Moreover, lentils are considered as possessing a stable iron isotope. What this means is that iron absorption from lentils that are intrinsically labeled as such can be comparable to how the body absorbs iron taken as ferrous sulfate.
But one thing is for sure – lentils are among the most versatile and nutritious protein sources from plants. They are also low in fat and have a good amount of many nutrients including iron, calcium, fiber, and iron.
Types Of Lentils And Iron Content
There are different types of lentils with their own unique nutritional profile. These include the following:
1. Black Lentils
Also referred to as beluga lentils, these are hearty pulses that you can cook with vegetables and other protein sources. They look like the beluga caviar, hence the name. The flavor is earthy and full-bodied, almost similar to black beans.
These black lentils contain 8 milligrams of iron, and a good amount of fiber, protein, potassium, and calcium. They also have anthocyanin, which is a type of antioxidant common among blue- and purple-colored foods.
2. Brown Lentils
The next type of lentils is the brown lentil. These are versatile lentils that have some resemblance to the green ones. They are common in North America, and these lentils have a milder flavor.

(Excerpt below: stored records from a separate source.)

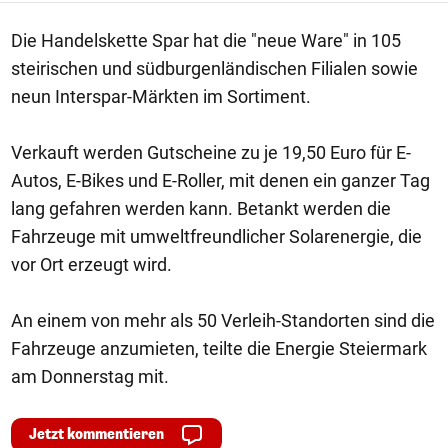
Die Handelskette Spar hat die "neue Ware" in 105
steirischen und südburgenländischen Filialen sowie
neun Interspar-Märkten im Sortiment.
Verkauft werden Gutscheine zu je 19,50 Euro für E-
Autos, E-Bikes und E-Roller, mit denen ein ganzer Tag
lang gefahren werden kann. Betankt werden die
Fahrzeuge mit umweltfreundlicher Solarenergie, die
vor Ort erzeugt wird.
An einem von mehr als 50 Verleih-Standorten sind die
Fahrzeuge anzumieten, teilte die Energie Steiermark
am Donnerstag mit.
Jetzt kommentieren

Additionally, brown lentils are commonly used for making veggie burgers or as toppers to your salad. You can also blend brown lentils into your soup to make it thicker. Half a cup of brown lentils, when uncooked, contains 4 milligrams of iron, as well as some other nutrients including calcium, protein, and fiber.
3. Red And Yellow Lentils
If you prefer to eat Indian dishes, then you may be familiar with red and yellow lentils. These lentils have a mushy quality when cooked down, which is why they are great as thickeners to soups and stews. They are also easy to cook and should be done in just 20 minutes.
Red and yellow lentils add a vibrant color to your dishes while offering a nutty and somewhat sweet flavor. Half a cup of these uncooked lentils contains 6 milligrams of iron and a whopping 22 grams of protein.
4. Green Lentils
Lastly, we have the green lentils. These lentils are rich in iron, magnesium, and antioxidants. They are perfect for topping your salad and also as a warm side dish. These lentils cook a bit too long, and usually take up to 45 minutes.
As for their iron content, green lentils have 4 milligrams of iron and 24 grams of protein. They are perfect for stews, soups, and so much more.
Lentils are not only tasty and hearty but they are also packed with iron. There are different types of lentils and each come with their unique flavor and nutritional profile.
Now that you know more about iron content in lentils, you can go ahead and add these to your daily meals. Enjoy the taste and nutritive value of lentils for your health and wellness!